Two significant contributions were provided in this manuscript. The first was methodological in nature. We developed a novel technique for the stochastic embedding of the Empirical Mode Decomposition. This is lacking in the literature and introduces the definition of stochastic Multi-Kernel EMD by allowing for more robust solutions in classification or forecasting models based on non-stationary signal decomposition methods. As highlighted, two different stochastic EMD-GP embeddings have been presented. The first directly utilises the original IMFs in a GP compositional structure, while the second relies on an optimal cross-entropy-based procedure used to define band-limited IMFs (BLIMFs), which produce distributions more consistent with stationarity properties, making the fitting of GP models in the EMD-GP based BLIMF stochastic embedding more reliable than that obtained using only the original EMD IMFs. The selection of the optimal partitions to characterise the BLIMFs utilised a novel use of the cross entropy method based on importance sampling distribution to derive the optimal time-frequency partition employed for defining the BLIMFs. The introduction of the BLIMFs in the literature allows for probabilistic statements directly on the frequency domain, which has been a significant challenge in the literature for decades.

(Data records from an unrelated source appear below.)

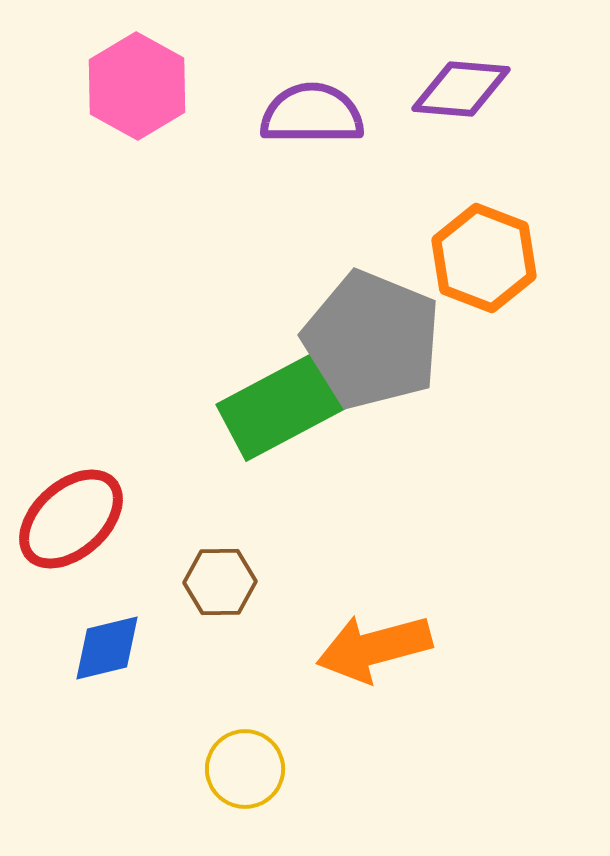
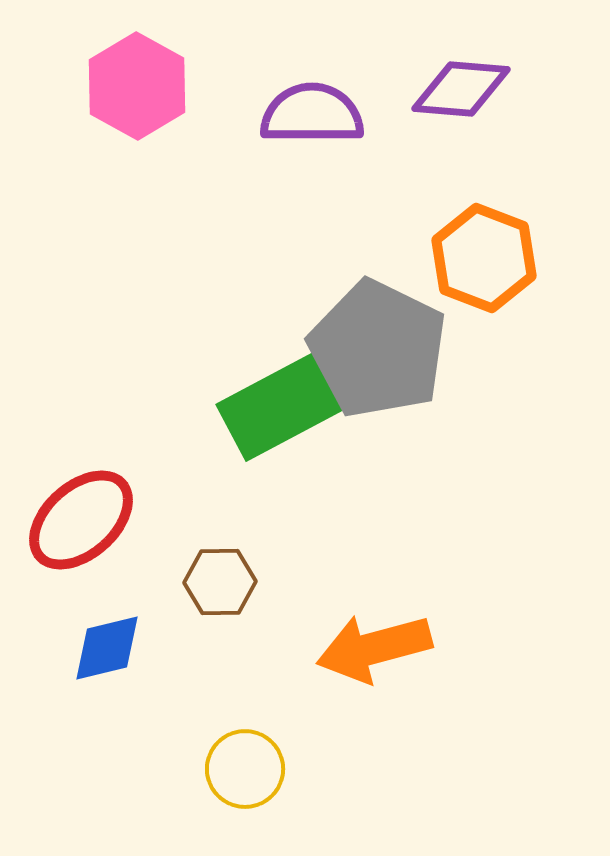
gray pentagon: moved 6 px right, 9 px down; rotated 4 degrees clockwise
red ellipse: moved 10 px right, 1 px down
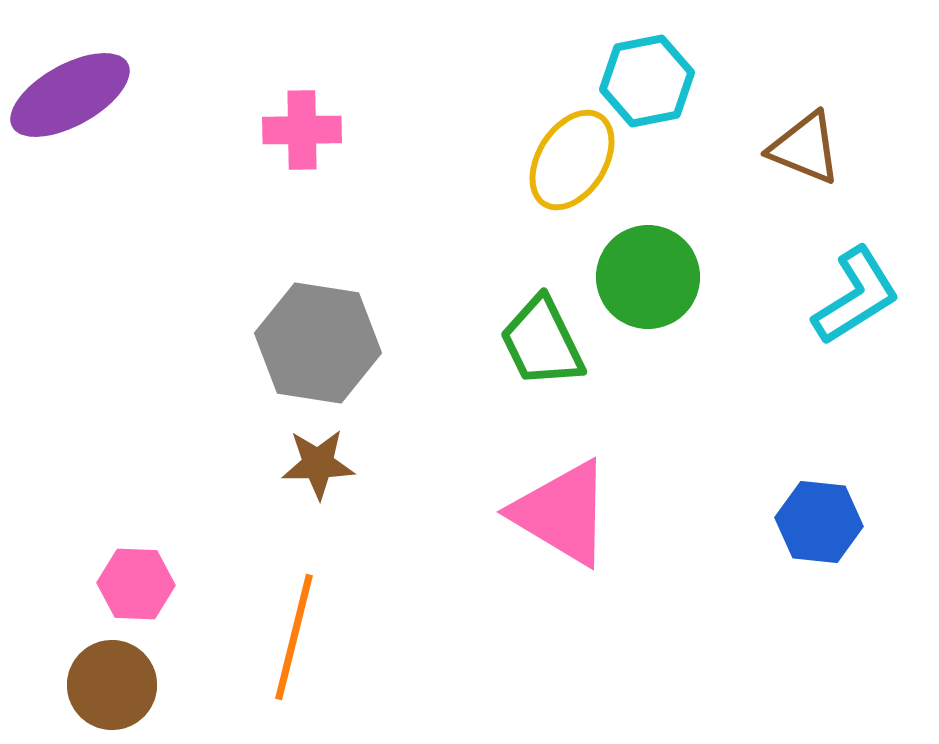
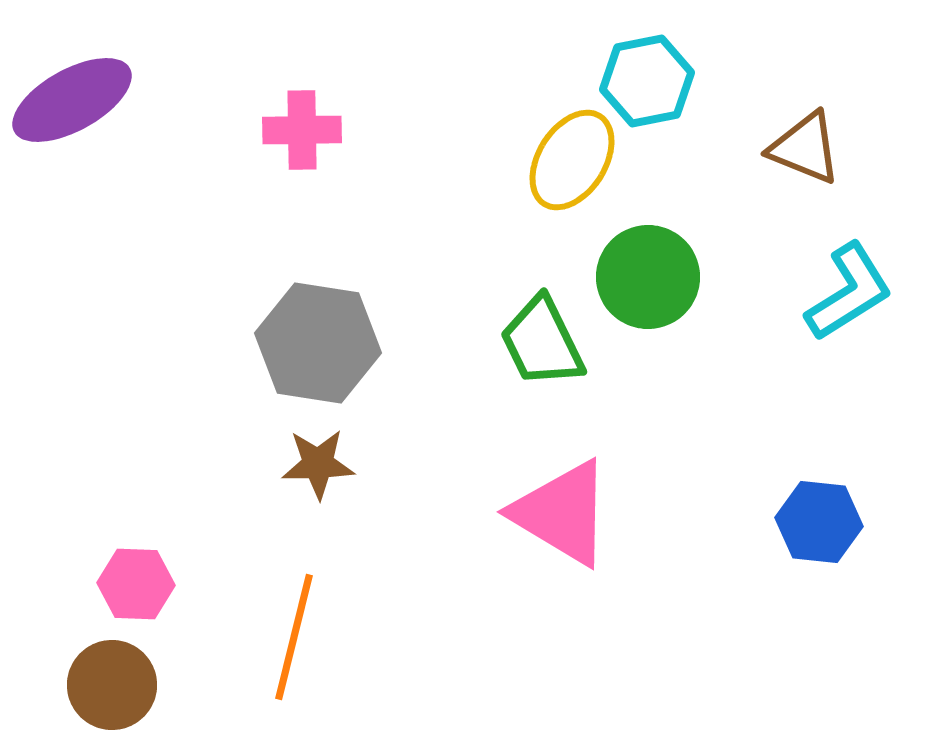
purple ellipse: moved 2 px right, 5 px down
cyan L-shape: moved 7 px left, 4 px up
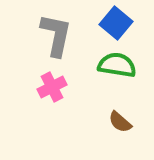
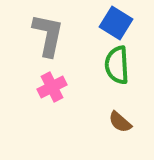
blue square: rotated 8 degrees counterclockwise
gray L-shape: moved 8 px left
green semicircle: rotated 102 degrees counterclockwise
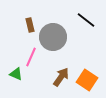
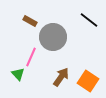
black line: moved 3 px right
brown rectangle: moved 4 px up; rotated 48 degrees counterclockwise
green triangle: moved 2 px right; rotated 24 degrees clockwise
orange square: moved 1 px right, 1 px down
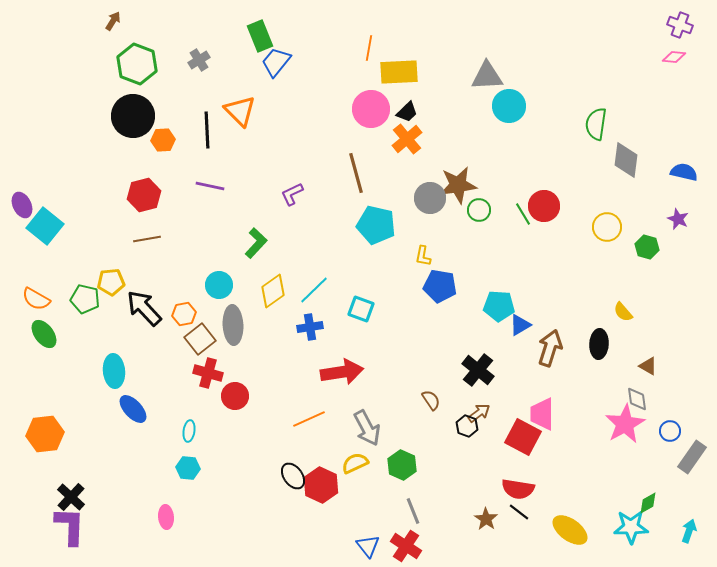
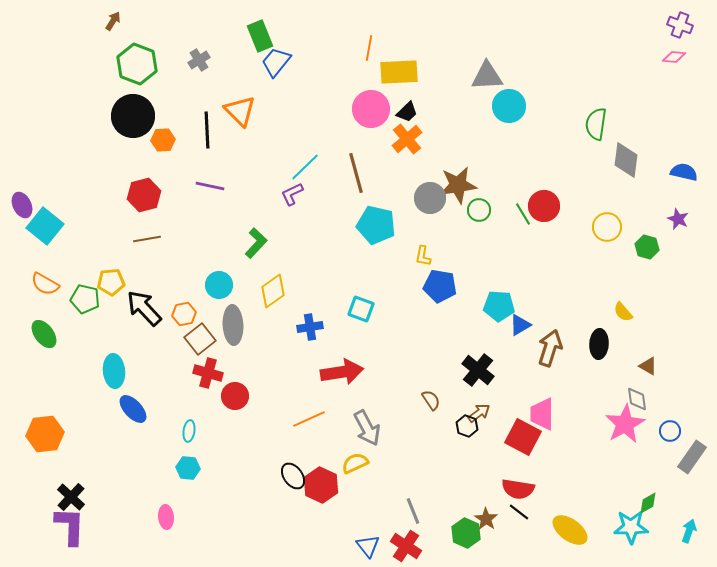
cyan line at (314, 290): moved 9 px left, 123 px up
orange semicircle at (36, 299): moved 9 px right, 15 px up
green hexagon at (402, 465): moved 64 px right, 68 px down
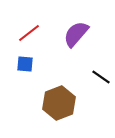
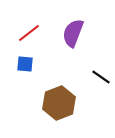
purple semicircle: moved 3 px left, 1 px up; rotated 20 degrees counterclockwise
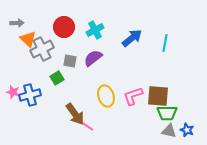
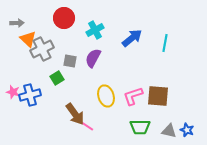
red circle: moved 9 px up
purple semicircle: rotated 24 degrees counterclockwise
green trapezoid: moved 27 px left, 14 px down
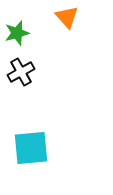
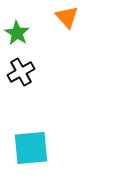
green star: rotated 25 degrees counterclockwise
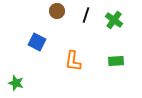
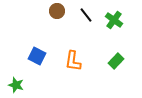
black line: rotated 56 degrees counterclockwise
blue square: moved 14 px down
green rectangle: rotated 42 degrees counterclockwise
green star: moved 2 px down
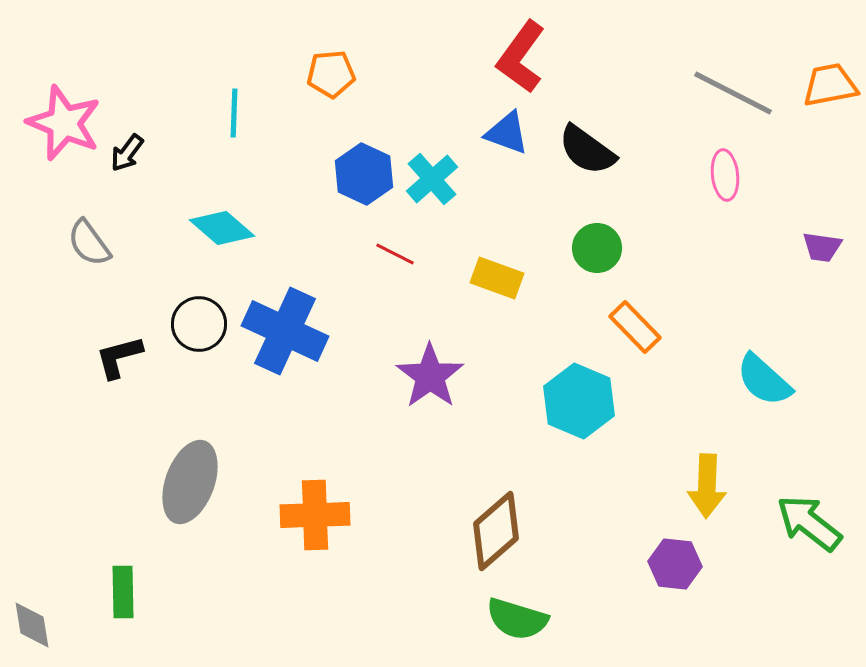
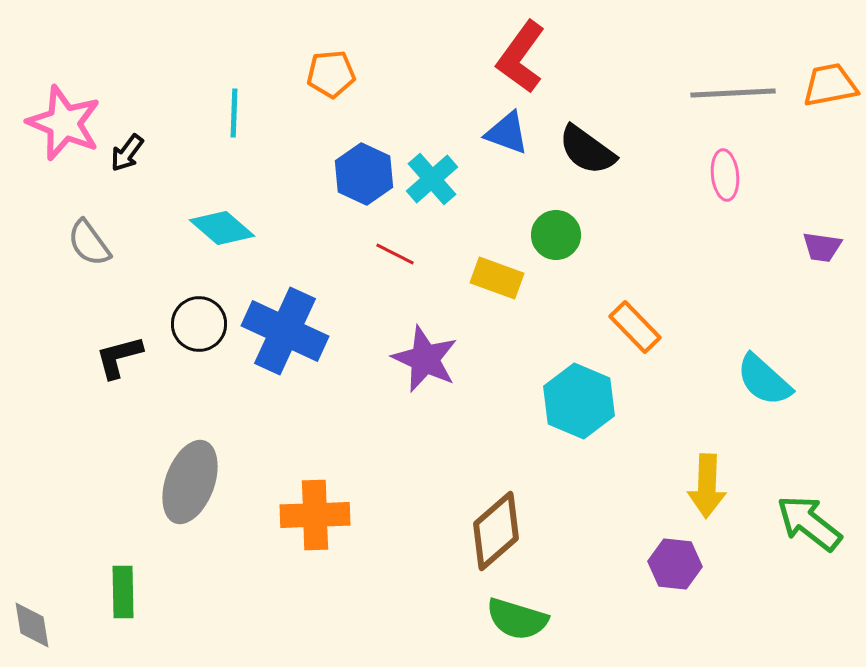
gray line: rotated 30 degrees counterclockwise
green circle: moved 41 px left, 13 px up
purple star: moved 5 px left, 17 px up; rotated 12 degrees counterclockwise
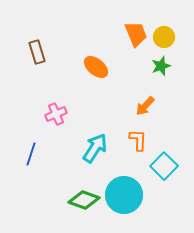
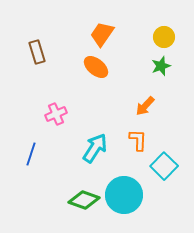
orange trapezoid: moved 34 px left; rotated 124 degrees counterclockwise
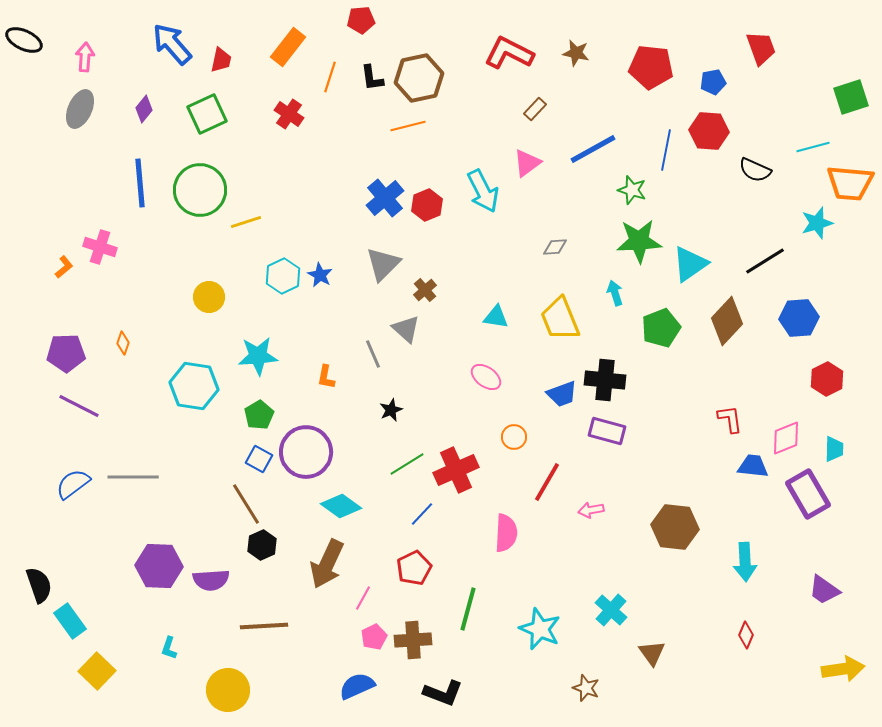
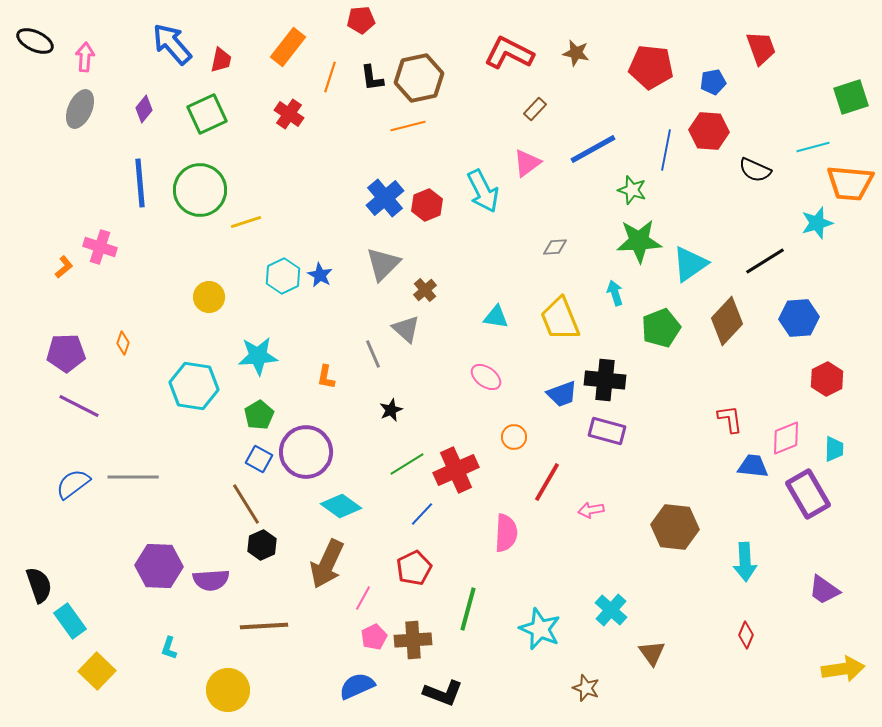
black ellipse at (24, 40): moved 11 px right, 1 px down
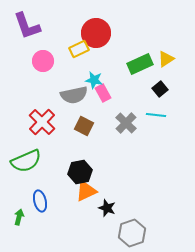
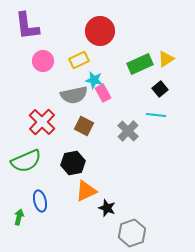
purple L-shape: rotated 12 degrees clockwise
red circle: moved 4 px right, 2 px up
yellow rectangle: moved 11 px down
gray cross: moved 2 px right, 8 px down
black hexagon: moved 7 px left, 9 px up
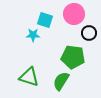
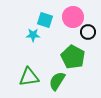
pink circle: moved 1 px left, 3 px down
black circle: moved 1 px left, 1 px up
green pentagon: rotated 20 degrees clockwise
green triangle: rotated 25 degrees counterclockwise
green semicircle: moved 4 px left
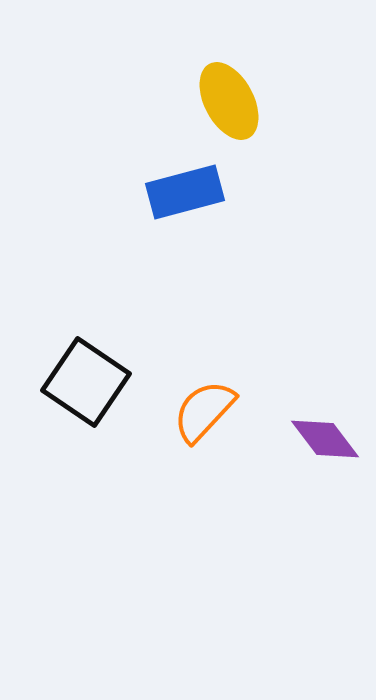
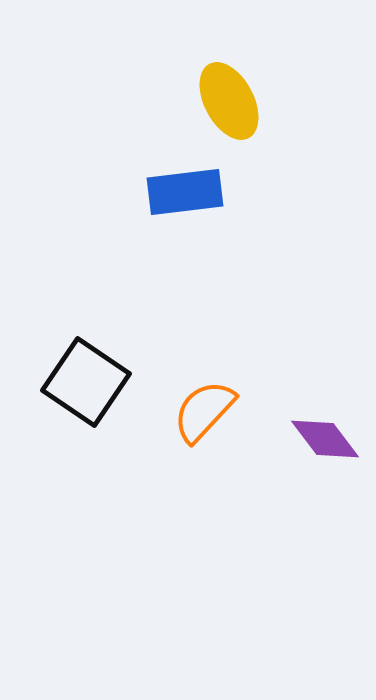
blue rectangle: rotated 8 degrees clockwise
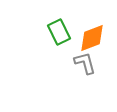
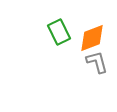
gray L-shape: moved 12 px right, 1 px up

The second significant contribution produced was an essential demonstration of the utility of the stochastic embedding models for the EMD-GP frameworks, using both IMFs and BLIMFs. This allowed for the formulation of an ASR-SD system relying on such bases. It was shown that the stochastic EMD-GP embedding structures could be used in a GLRT-based inference testing procedure for speech signals to detect ataxic speech features. This is a critical task to solve when detecting the possibility of Parkinson’s disease in patients from those who do not display standard ataxic speech features. It was demonstrated that using the BLIMFs and GP stochastic embedding structures produced accuracies for the detection of ataxic speech in Parkinson’s patients with far greater accuracy than current state-of-the-art methods using SVMs and also outperformed standard GP models that did not utilise the EMD frameworks. This has been the case even when the adopted state-of-the-art kernel designs are based on a generative embedding framework for time-series kernels based on Fisher kernels. We furthermore proved the relevance of IMFs and BLIMFs by characterising novel features based on the fact that the application of the MFCCs on the raw data would always suffer from the stationarity requirements of these methodologies. Hence, the need for the proposed decomposition techniques further provides a relevant interpretation. We believe that the proposed EMD-GP frameworks hold great potential for developing other speech disorder analyses and detection of symptoms consistent with different neurological disorders, especially accurately when utilised in real-world recording environments using mobile phones in open doctors’ office environments or hospitals, where background noises can be significant. We demonstrated that even in such recording settings, it was still possible to diagnose ataxic speech accurately. This shows a substantial improvement over the current state-of-the-art methods we implemented compared to the real data case study.
Supporting information
Data Availability
The data can be found at https://zenodo.org/record/2867216#.Y4j7RXaZO3A The code for processing is available at this github repository https://github.com/mcampi111/EMD-Stochastic-Embedding-for-PD-Speech.
Funding Statement
The author(s) received no specific funding for this work.
References
- 1. Daoudi K, Das B, Tykalova T, Klempir J, Rusz J. Speech acoustic indices for differential diagnosis between Parkinson’s disease, multiple system atrophy and progressive supranuclear palsy. npj Parkinson’s Disease. 2022;8(1):142. doi: 10.1038/s41531-022-00389-6 [DOI] [PMC free article] [PubMed] [Google Scholar]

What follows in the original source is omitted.